Record set:
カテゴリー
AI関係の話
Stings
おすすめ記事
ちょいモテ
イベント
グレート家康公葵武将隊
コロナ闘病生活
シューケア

...

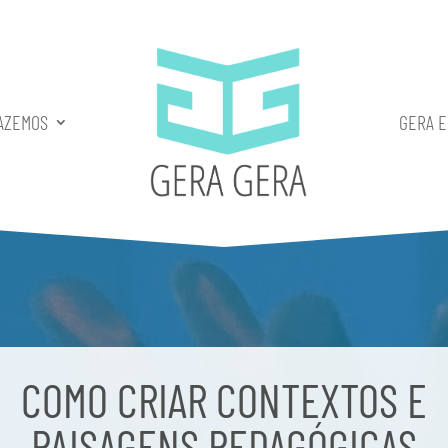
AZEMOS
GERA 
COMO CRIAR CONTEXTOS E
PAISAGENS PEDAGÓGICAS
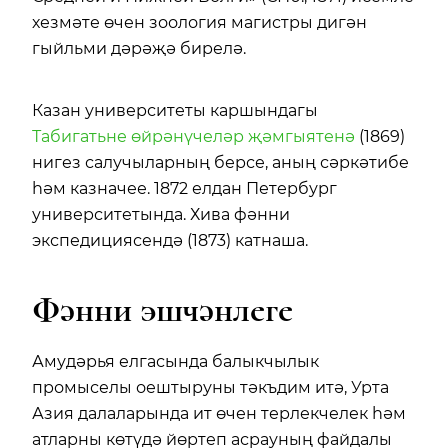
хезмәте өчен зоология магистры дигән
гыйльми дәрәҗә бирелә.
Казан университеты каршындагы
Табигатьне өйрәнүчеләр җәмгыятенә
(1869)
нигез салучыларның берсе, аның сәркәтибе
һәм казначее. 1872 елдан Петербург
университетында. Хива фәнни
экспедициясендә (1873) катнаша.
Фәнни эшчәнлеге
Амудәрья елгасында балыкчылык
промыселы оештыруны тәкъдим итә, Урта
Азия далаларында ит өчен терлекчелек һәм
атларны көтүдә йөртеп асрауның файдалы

Requirement: Scan the entries for lines holding the string "өчен", then copy every one of them.

Written answer:
хезмәте өчен зоология магистры дигән
Азия далаларында ит өчен терлекчелек һәм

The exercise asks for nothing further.